Eye to eye with a Guinea Pig
Guinea Pig Noses
A guinea pig's nose should be clean, and not runny. Any discharge or sneezing may suggest illness such as a cold.
Guinea Pig Coats
Guinea pig fur should be dense and clean. Bald or thinning patches, or areas of red, sore skin suggest your GP has mites. If this is the case the GP will do a lot more scratching than usual. The mites burrow under the skin and cause the condition called mange. As soon as you spot the problem, get it treated.
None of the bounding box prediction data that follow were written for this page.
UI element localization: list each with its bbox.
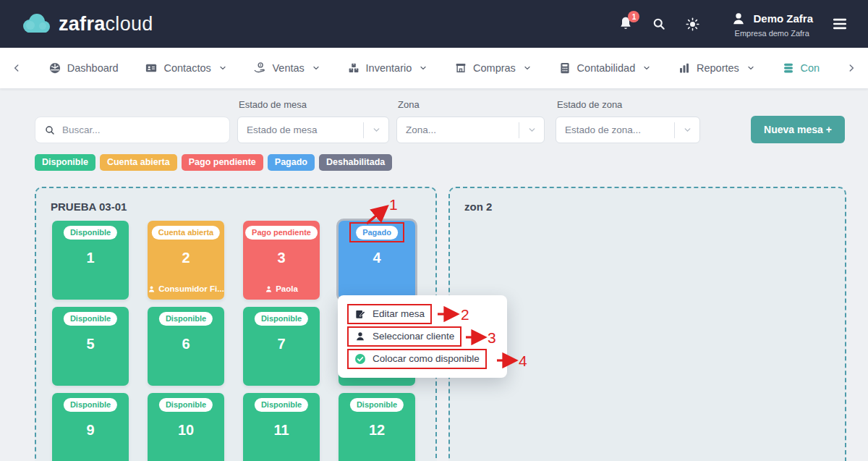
table-number: 7 [243, 336, 320, 352]
nav-item-reportes[interactable]: Reportes [678, 62, 755, 75]
content-area: Estado de mesa Estado de mesa Zona Zona.… [0, 88, 868, 461]
table-status-badge: Disponible [64, 226, 117, 240]
notification-badge: 1 [628, 11, 639, 22]
topbar: zafracloud 1 [0, 0, 868, 48]
table-number: 4 [339, 250, 415, 266]
table-number: 11 [243, 422, 320, 439]
edit-icon [354, 308, 366, 320]
brand-name: zafracloud [59, 13, 153, 35]
table-card[interactable]: Disponible 7 [243, 307, 320, 386]
person-icon [265, 285, 273, 293]
zone-select[interactable]: Zona... [396, 117, 545, 143]
annotation-box [349, 222, 404, 242]
search-input[interactable] [62, 124, 221, 135]
context-menu-label: Colocar como disponible [373, 352, 480, 366]
person-icon [148, 285, 156, 293]
user-name: Demo Zafra [753, 12, 813, 25]
table-card[interactable]: Disponible 6 [148, 307, 224, 386]
nav-item-compras[interactable]: Compras [454, 62, 532, 75]
table-status-badge: Disponible [159, 398, 213, 412]
nav-item-label: Contabilidad [577, 62, 636, 74]
table-card[interactable]: Disponible 10 [148, 393, 224, 461]
theme-toggle-button[interactable] [685, 17, 700, 32]
table-status-badge: Disponible [255, 312, 308, 326]
contacts-icon [145, 62, 158, 75]
table-number: 5 [52, 336, 129, 352]
zone-state-select[interactable]: Estado de zona... [556, 117, 700, 143]
avatar-icon [731, 11, 746, 27]
context-menu-label: Seleccionar cliente [373, 329, 454, 344]
zone-panel-zon2: zon 2 [448, 187, 846, 461]
table-status-badge: Pago pendiente [245, 226, 318, 240]
table-card[interactable]: Disponible 5 [52, 307, 129, 386]
table-number: 6 [148, 336, 224, 352]
nav-item-label: Con [801, 62, 820, 74]
stack-icon [782, 62, 795, 75]
table-number: 10 [148, 422, 224, 439]
legend-badge-deshabilitada: Deshabilitada [319, 154, 392, 171]
nav-item-contabilidad[interactable]: Contabilidad [558, 62, 652, 75]
table-status-badge: Cuenta abierta [152, 226, 220, 240]
table-card[interactable]: Pago pendiente 3 Paola [243, 221, 320, 300]
nav-item-dashboard[interactable]: Dashboard [48, 62, 119, 75]
context-menu-item-select-client[interactable]: Seleccionar cliente [347, 326, 461, 347]
search-button[interactable] [652, 17, 666, 31]
reports-icon [678, 62, 691, 75]
topbar-actions: 1 [618, 11, 848, 38]
nav-item-ventas[interactable]: Ventas [253, 62, 320, 75]
new-table-button[interactable]: Nueva mesa + [751, 116, 845, 143]
legend-badge-cuenta-abierta: Cuenta abierta [100, 154, 177, 171]
accounting-icon [558, 62, 571, 75]
nav-item-label: Compras [473, 62, 516, 74]
table-state-select[interactable]: Estado de mesa [237, 117, 389, 143]
table-card[interactable]: Disponible 11 [243, 393, 320, 461]
table-client-name: Paola [276, 284, 298, 293]
chevron-down-icon [642, 64, 651, 72]
table-status-badge: Disponible [64, 398, 117, 412]
context-menu-item-set-available[interactable]: Colocar como disponible [347, 349, 487, 369]
user-menu[interactable]: Demo Zafra Empresa demo Zafra [731, 11, 813, 38]
zone-state-value: Estado de zona... [556, 124, 674, 135]
table-card[interactable]: Disponible 12 [339, 393, 415, 461]
nav-item-label: Ventas [272, 62, 304, 74]
nav-scroll-right-button[interactable] [846, 63, 856, 73]
table-card[interactable]: Disponible 9 [52, 393, 129, 461]
table-client-name: Consumidor Fi... [158, 284, 224, 293]
table-number: 9 [52, 422, 129, 439]
chevron-down-icon [675, 125, 699, 135]
zone-title: zon 2 [450, 188, 845, 213]
nav-item-contactos[interactable]: Contactos [145, 62, 226, 75]
chevron-down-icon [312, 64, 320, 72]
table-number: 3 [243, 250, 320, 266]
chevron-down-icon [746, 64, 755, 72]
table-state-label: Estado de mesa [239, 99, 307, 110]
hamburger-icon [832, 17, 848, 30]
sales-icon [253, 62, 266, 75]
zone-value: Zona... [397, 124, 519, 135]
zone-state-label: Estado de zona [557, 99, 622, 110]
table-card[interactable]: Pagado 4 [339, 221, 415, 300]
app-screen: zafracloud 1 [0, 0, 868, 461]
search-field[interactable] [35, 117, 230, 143]
chevron-left-icon [12, 63, 22, 73]
table-card[interactable]: Cuenta abierta 2 Consumidor Fi... [148, 221, 224, 300]
nav-item-configuracion[interactable]: Con [782, 62, 820, 75]
nav-item-inventario[interactable]: Inventario [347, 62, 428, 75]
nav-scroll-left-button[interactable] [12, 63, 22, 73]
brand-logo[interactable]: zafracloud [20, 12, 153, 35]
sun-icon [685, 17, 700, 32]
context-menu-item-edit[interactable]: Editar mesa [347, 304, 432, 324]
table-client: Paola [243, 284, 320, 293]
check-circle-icon [354, 353, 366, 365]
notifications-button[interactable]: 1 [618, 16, 633, 32]
table-number: 12 [339, 422, 415, 439]
purchases-icon [454, 62, 467, 75]
table-number: 2 [148, 250, 224, 266]
table-card[interactable]: Disponible 1 [52, 221, 129, 300]
nav-item-label: Contactos [163, 62, 210, 74]
dashboard-icon [48, 62, 61, 75]
user-company: Empresa demo Zafra [735, 29, 809, 38]
chevron-down-icon [364, 125, 388, 135]
chevron-down-icon [419, 64, 427, 72]
hamburger-menu-button[interactable] [832, 17, 848, 30]
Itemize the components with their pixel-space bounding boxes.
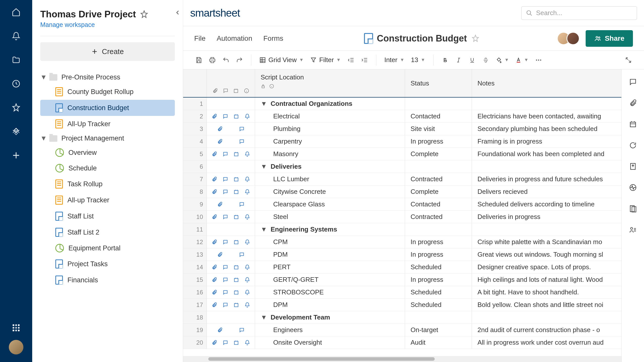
table-row[interactable]: 19EngineersOn-target2nd audit of current… [183, 324, 621, 336]
table-row[interactable]: 17DPMScheduledBold yellow. Clean shots a… [183, 299, 621, 311]
row-indicator-icon[interactable] [245, 277, 250, 283]
sidebar-item-financials[interactable]: Financials [40, 272, 175, 288]
cell-status[interactable]: Contacted [405, 198, 472, 210]
table-row[interactable]: 14PERTScheduledDesigner creative space. … [183, 261, 621, 274]
cell-status[interactable]: In progress [405, 274, 472, 286]
underline-icon[interactable] [467, 55, 478, 66]
collapse-caret-icon[interactable]: ▼ [261, 100, 267, 108]
cell-notes[interactable]: Great views out windows. Tough morning s… [472, 248, 621, 261]
table-row[interactable]: 13PDMIn progressGreat views out windows.… [183, 248, 621, 261]
expand-icon[interactable] [623, 55, 634, 66]
cell-status[interactable]: Complete [405, 148, 472, 160]
menu-file[interactable]: File [194, 34, 206, 42]
row-indicator-icon[interactable] [233, 302, 239, 308]
cell-primary[interactable]: Electrical [255, 110, 405, 122]
resource-management-icon[interactable] [628, 225, 638, 235]
sidebar-item-all-up-tracker[interactable]: All-Up Tracker [40, 116, 175, 132]
cell-notes[interactable]: Framing is in progress [472, 135, 621, 148]
row-indicator-icon[interactable] [233, 277, 239, 283]
row-indicator-icon[interactable] [212, 264, 217, 270]
cell-primary[interactable]: Steel [255, 211, 405, 223]
table-row[interactable]: 3PlumbingSite visitSecondary plumbing ha… [183, 123, 621, 135]
row-number[interactable]: 16 [183, 286, 207, 298]
star-icon[interactable] [471, 34, 479, 42]
indent-icon[interactable] [359, 55, 370, 66]
row-indicator-icon[interactable] [245, 151, 250, 157]
row-indicator-icon[interactable] [223, 176, 228, 182]
row-indicator-icon[interactable] [245, 176, 250, 182]
cell-primary[interactable]: DPM [255, 299, 405, 311]
more-icon[interactable] [533, 55, 544, 66]
row-number[interactable]: 2 [183, 110, 207, 122]
row-indicator-icon[interactable] [217, 252, 223, 257]
row-indicator-icon[interactable] [223, 264, 228, 270]
row-indicator-icon[interactable] [245, 214, 250, 220]
row-indicator-icon[interactable] [217, 126, 223, 132]
conversations-icon[interactable] [628, 77, 638, 87]
row-indicator-icon[interactable] [233, 189, 239, 195]
cell-status[interactable]: Scheduled [405, 261, 472, 273]
cell-primary[interactable]: CPM [255, 236, 405, 248]
row-indicator-icon[interactable] [245, 114, 250, 119]
view-switcher[interactable]: Grid View▼ [257, 56, 306, 64]
folder-pre-onsite[interactable]: ▼ Pre-Onsite Process [40, 71, 175, 84]
row-indicator-icon[interactable] [233, 340, 239, 345]
collapse-caret-icon[interactable]: ▼ [261, 163, 267, 170]
collapse-caret-icon[interactable]: ▼ [261, 313, 267, 321]
cell-notes[interactable]: Deliveries in progress and future schedu… [472, 173, 621, 185]
update-requests-icon[interactable] [628, 140, 638, 150]
row-number[interactable]: 7 [183, 173, 207, 185]
cell-notes[interactable]: High ceilings and lots of natural light.… [472, 274, 621, 286]
row-number[interactable]: 9 [183, 198, 207, 210]
summary-icon[interactable] [628, 204, 638, 214]
share-button[interactable]: Share [586, 30, 633, 47]
row-indicator-icon[interactable] [223, 302, 228, 308]
row-number[interactable]: 18 [183, 311, 207, 324]
star-icon[interactable] [140, 10, 148, 19]
fill-color-icon[interactable]: ▼ [494, 57, 511, 63]
cell-status[interactable] [405, 160, 472, 173]
cell-primary[interactable]: ▼Development Team [255, 311, 405, 324]
row-indicator-icon[interactable] [223, 151, 228, 157]
row-indicator-icon[interactable] [217, 202, 223, 207]
sidebar-item-task-rollup[interactable]: Task Rollup [40, 176, 175, 192]
cell-status[interactable]: On-target [405, 324, 472, 336]
solutions-icon[interactable] [12, 323, 21, 332]
sidebar-item-allup-tracker-2[interactable]: All-up Tracker [40, 192, 175, 208]
outdent-icon[interactable] [345, 55, 356, 66]
publish-icon[interactable] [628, 161, 638, 171]
row-indicator-icon[interactable] [233, 239, 239, 245]
redo-icon[interactable] [234, 55, 245, 66]
browse-icon[interactable] [11, 55, 21, 65]
notifications-icon[interactable] [11, 31, 21, 41]
row-indicator-icon[interactable] [233, 290, 239, 295]
row-indicator-icon[interactable] [239, 252, 245, 257]
row-number[interactable]: 4 [183, 135, 207, 148]
table-row[interactable]: 16STROBOSCOPEScheduledA bit tight. Have … [183, 286, 621, 299]
column-header-notes[interactable]: Notes [477, 79, 495, 87]
row-indicator-icon[interactable] [245, 189, 250, 195]
row-indicator-icon[interactable] [233, 176, 239, 182]
cell-notes[interactable]: Deliveries in progress [472, 211, 621, 223]
collaborator-avatars[interactable] [560, 32, 580, 45]
text-color-icon[interactable]: ▼ [513, 57, 531, 63]
row-number[interactable]: 5 [183, 148, 207, 160]
workapps-icon[interactable] [11, 126, 21, 137]
row-indicator-icon[interactable] [212, 277, 217, 283]
row-indicator-icon[interactable] [223, 277, 228, 283]
cell-status[interactable] [405, 223, 472, 236]
cell-status[interactable] [405, 98, 472, 110]
save-icon[interactable] [193, 55, 204, 66]
column-header-primary[interactable]: Script Location [261, 73, 399, 81]
cell-notes[interactable]: All in progress work under cost overrun … [472, 336, 621, 349]
row-indicator-icon[interactable] [239, 327, 245, 333]
recents-icon[interactable] [11, 79, 21, 89]
cell-notes[interactable]: Bold yellow. Clean shots and little stre… [472, 299, 621, 311]
cell-status[interactable]: Scheduled [405, 299, 472, 311]
cell-notes[interactable]: Delivers recieved [472, 186, 621, 198]
cell-primary[interactable]: LLC Lumber [255, 173, 405, 185]
font-selector[interactable]: Inter▼ [382, 56, 407, 64]
column-header-status[interactable]: Status [411, 79, 429, 87]
table-row[interactable]: 2ElectricalContactedElectricians have be… [183, 110, 621, 123]
row-number[interactable]: 17 [183, 299, 207, 311]
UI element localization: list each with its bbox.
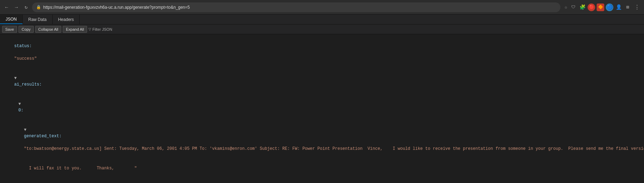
save-button[interactable]: Save: [2, 26, 17, 33]
url-text: https://mail-generation-fguxvzvh6a-uc.a.…: [43, 5, 190, 10]
back-button[interactable]: ←: [3, 3, 10, 11]
menu-button[interactable]: ⋮: [633, 2, 641, 12]
bookmark-icon[interactable]: ☆: [565, 4, 567, 10]
item-0-generated-text-line: ▼ generated_text: "to:bwatson@energy.sta…: [0, 120, 644, 159]
tabs-bar: JSON Raw Data Headers: [0, 15, 644, 24]
copy-button[interactable]: Copy: [18, 26, 34, 33]
item-0-text-length-line: text_length: 295: [0, 178, 644, 183]
json-content-area: status: "success" ▼ ai_results: ▼ 0: ▼ g…: [0, 34, 644, 183]
lock-icon: 🔒: [36, 5, 41, 9]
toolbar: Save Copy Collapse All Expand All ▽ Filt…: [0, 24, 644, 34]
puzzle-ext-icon[interactable]: 🧩: [579, 3, 586, 11]
refresh-button[interactable]: ↻: [22, 3, 30, 11]
item-0-generated-text-cont: I will fax it to you. Thanks, ": [0, 159, 644, 178]
tab-json[interactable]: JSON: [0, 15, 23, 24]
forward-button[interactable]: →: [13, 3, 20, 11]
filter-icon: ▽: [88, 27, 91, 31]
tab-headers[interactable]: Headers: [53, 15, 80, 24]
orange-ext-icon[interactable]: 🔶: [597, 3, 604, 11]
shield-ext-icon[interactable]: 🛡: [569, 3, 577, 11]
grid-ext-icon[interactable]: ⊞: [624, 3, 631, 11]
blue-ext-icon[interactable]: 🔵: [606, 3, 613, 11]
filter-json-button[interactable]: ▽ Filter JSON: [88, 27, 112, 31]
browser-chrome: ← → ↻ 🔒 https://mail-generation-fguxvzvh…: [0, 0, 644, 15]
red-ext-icon[interactable]: 🔴: [588, 3, 595, 11]
person-ext-icon[interactable]: 👤: [615, 3, 622, 11]
tab-raw-data[interactable]: Raw Data: [23, 15, 53, 24]
item-0-header: ▼ 0:: [0, 94, 644, 120]
collapse-all-button[interactable]: Collapse All: [35, 26, 61, 33]
ai-results-collapse[interactable]: ▼: [14, 75, 17, 81]
ai-results-line: ▼ ai_results:: [0, 68, 644, 94]
item-0-collapse[interactable]: ▼: [18, 101, 21, 107]
extensions-area: 🛡 🧩 🔴 🔶 🔵 👤 ⊞ ⋮: [569, 2, 641, 12]
item-0-gt-collapse[interactable]: ▼: [24, 127, 26, 133]
expand-all-button[interactable]: Expand All: [63, 26, 87, 33]
status-line: status: "success": [0, 36, 644, 68]
address-bar[interactable]: 🔒 https://mail-generation-fguxvzvh6a-uc.…: [32, 2, 560, 12]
If you see tiny creatures crawling on your guinea pig's fur, these will be hay mites. They are harmless, and a simple wash with shampoo will get rid of them.
Guinea Pig Feet
Check the bottom of your guinea pigs' feet regularly for signs of soreness. Their feet are sensitive, and rough bedding can cause them problems. Straw should be avoided - wood shavings and soft meadow hay are the recommended bedding materials.
A GP's nails should not be allowed to grow too long, as this too can cause discomfort and accidental scratches and wounds.
Guinea Pig Bottoms
The guinea pig's rear end should be clean and dry. If it is damp and smelly in this area, it may have a urine infection. This will make the back legs wet too. Old male Guinea pigs often have problems with constipation, and they are then no longer able to pass and eat the edible droppings (caecotrophs) as they should. Your vet can give advice on how to help these individuals return to full health.